Publik baru-baru ini dibuat heboh oleh kabar pernikahan anak di bawah umur yang terjadi di Nusa Tenggara Barat. Kasus ini ramai jadi sorotan setelah Lembaga Perlindungan Anak (LPA) Mataram resmi melaporkannya ke Polres Lombok Tengah.
Video yang menunjukkan momen pernikahan antara seorang siswi SMP dan pelajar SMK tersebut tersebar luas di media sosial. Banyak netizen menyoroti usia si pengantin perempuan yang masih sangat muda dan belum cukup umur untuk menikah secara hukum.
Dikutip dari Metro News, LPA Mataram melibatkan aparat hukum dengan melaporkan seluruh pihak yang berperan dalam berlangsungnya pernikahan tersebut, mulai dari orang tua hingga penghulu yang menikahkan pasangan ini.
Padahal, pemerintah desa sempat mencoba mencegah pernikahan itu. Sayangnya, usaha pencegahan itu mentok karena kedua keluarga tetap bersikeras menikahkan anak-anak mereka tanpa mengindahkan imbauan dari aparat desa.
“Sejak April 2025 sebenarnya sudah ada tanda-tanda akan digelar pernikahan anak. Pihak desa, kepala desa, sampai Bhabinkamtibmas dan Babinsa sudah berupaya mencegah. Tapi, orang tua tetap bersikukuh untuk melangsungkan pernikahan itu,” jelas Ketua LPA Mataram, Joko Jumadi.

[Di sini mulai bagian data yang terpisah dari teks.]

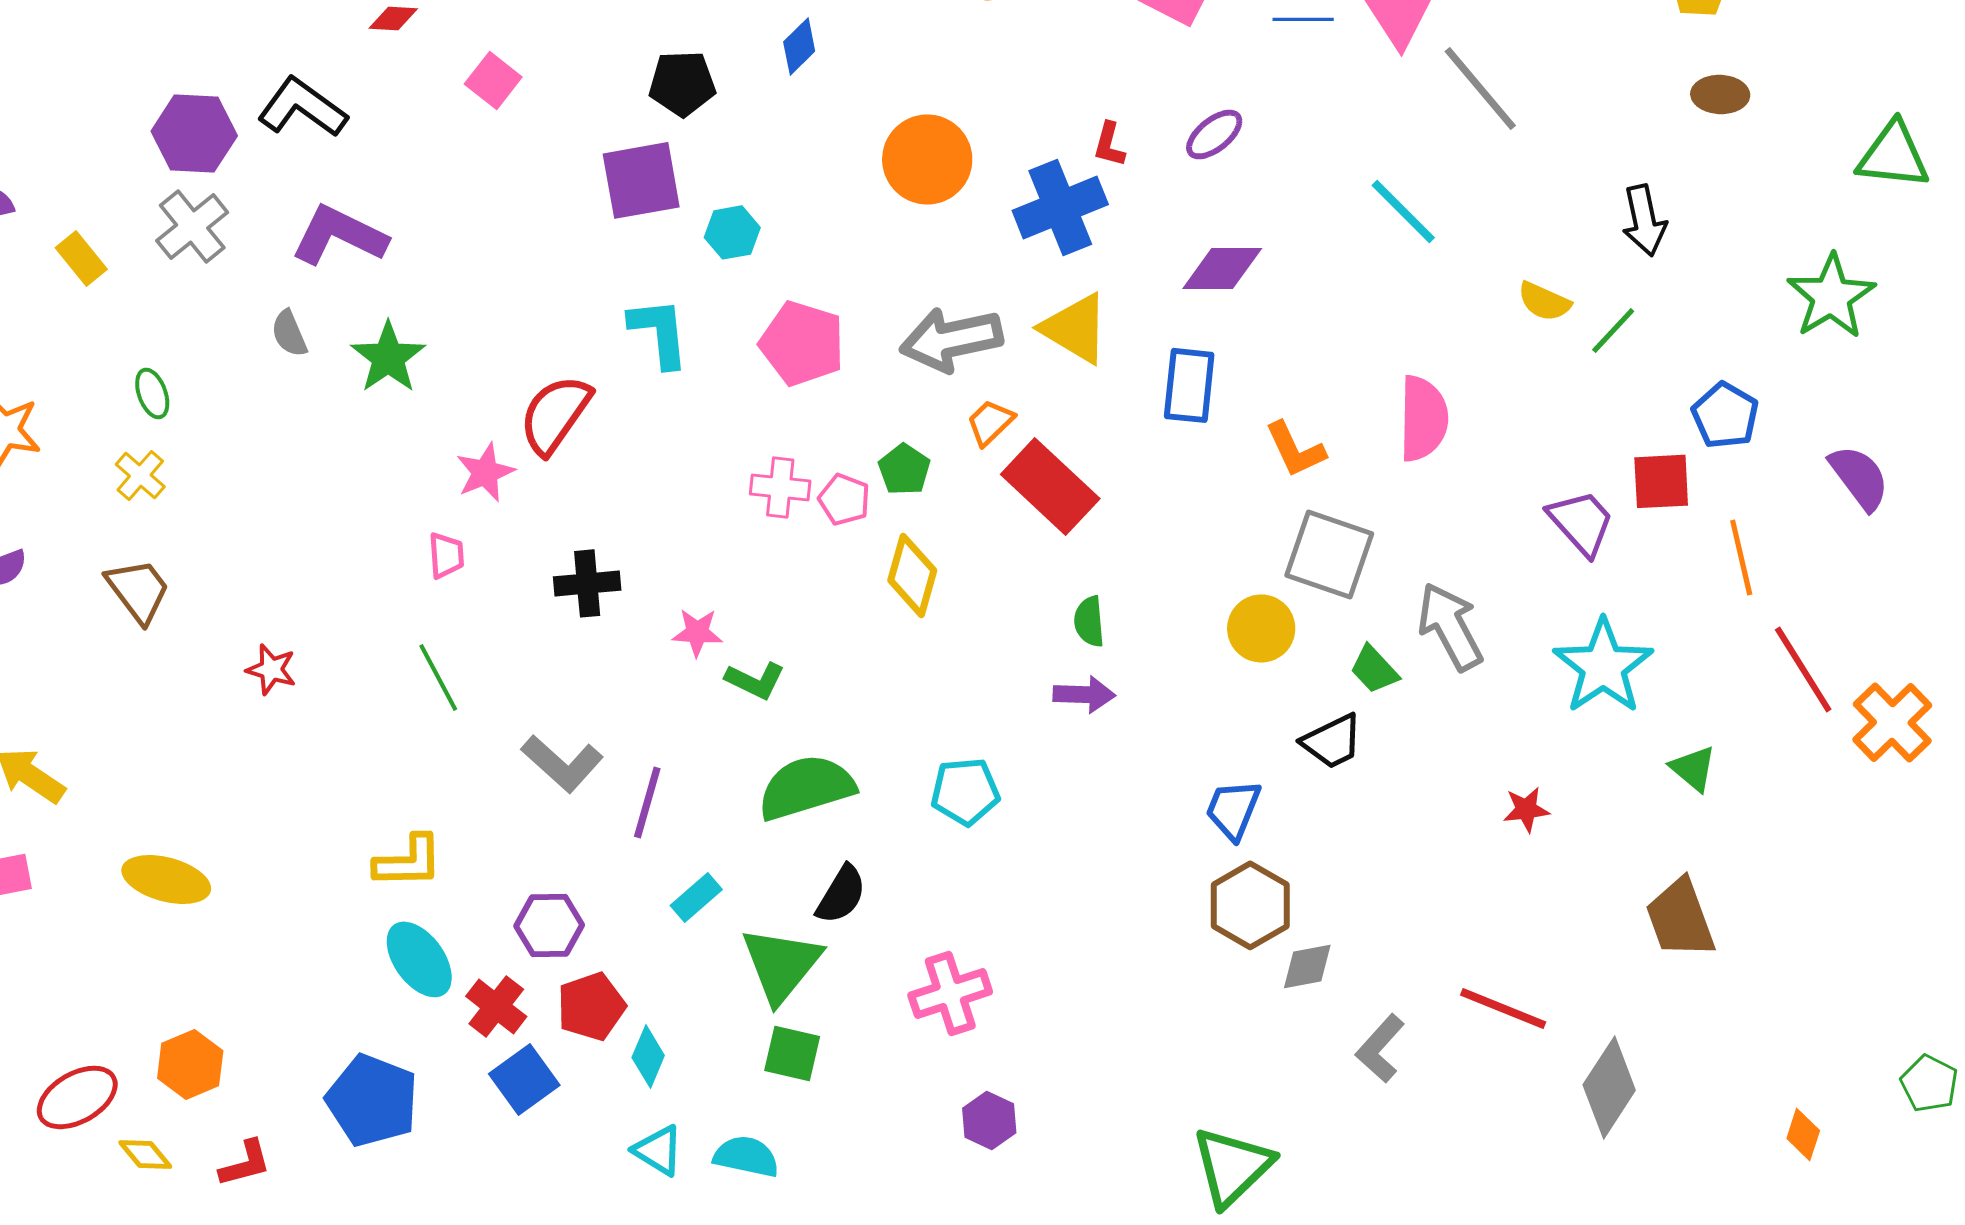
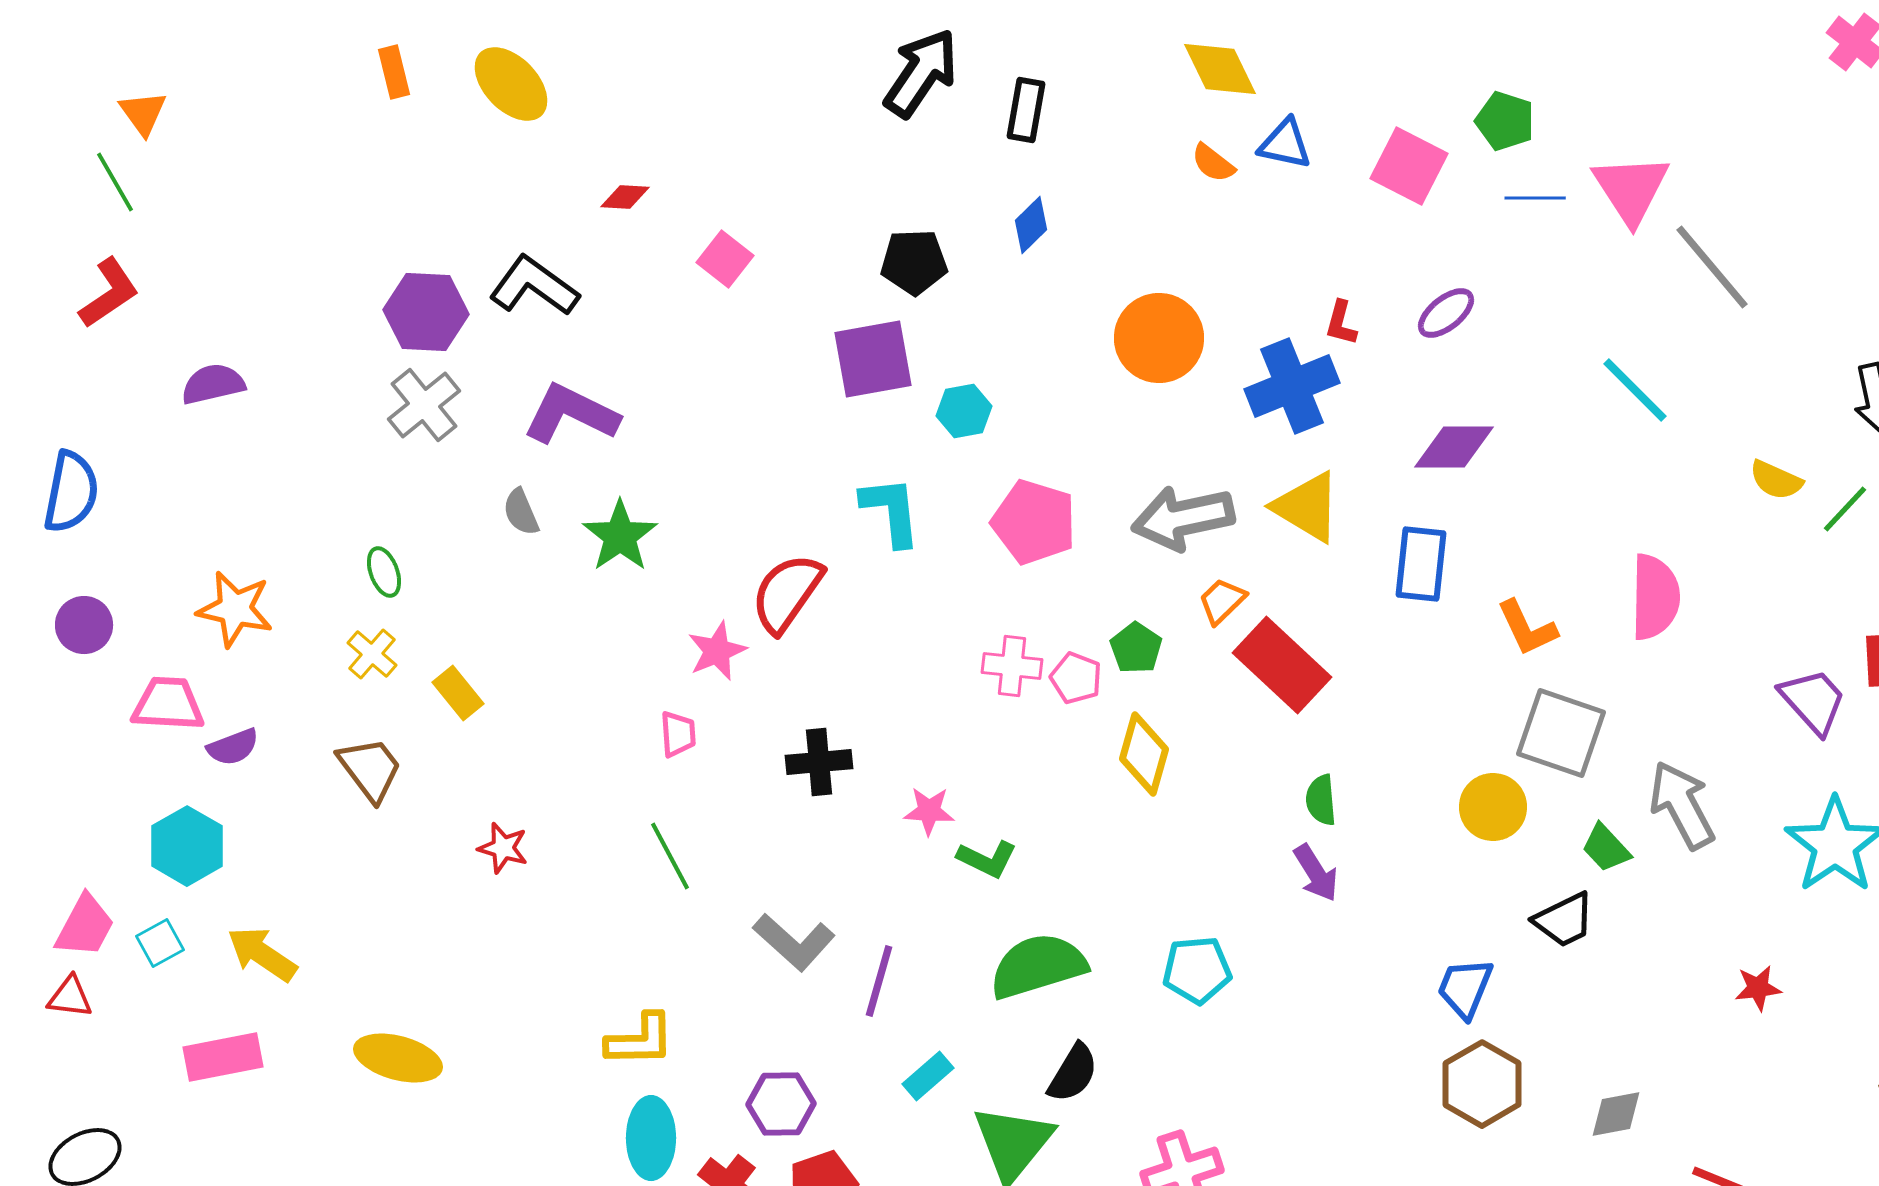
yellow rectangle: (81, 258) -> (458, 693), moved
purple arrow: (1084, 694) -> (1316, 873), turned 56
cyan ellipse: (419, 959) -> (651, 1138), turned 36
gray diamond: (1307, 966) -> (1616, 1114), moved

Baca Juga: Pernikahan Anak dalam Perspektif Pendidikan
Kenapa Pernikahan Anak Ini Tetap Terjadi?
Dalam wawancara bersama BBC, Muhanan yang merupakan paman sekaligus kuasa hukum dari pengantin perempuan, menjelaskan bahwa sebelum menikah, pasangan ini sempat menjalani prosesi merariq, yaitu tradisi khas suku Sasak di Lombok, di mana pihak laki-laki “melarikan” calon istri sebagai bagian dari budaya pernikahan.
Muhanan menyebut, sebenarnya si cowok sudah mencoba merariq sejak April lalu. Tapi upaya itu digagalkan oleh keluarga dan pihak desa, sehingga pasangan ini sempat dipisahkan.
“Anak perempuannya bahkan sempat balik ke rutinitas sehari-hari, kembali sekolah seperti biasa,” kata Muhanan.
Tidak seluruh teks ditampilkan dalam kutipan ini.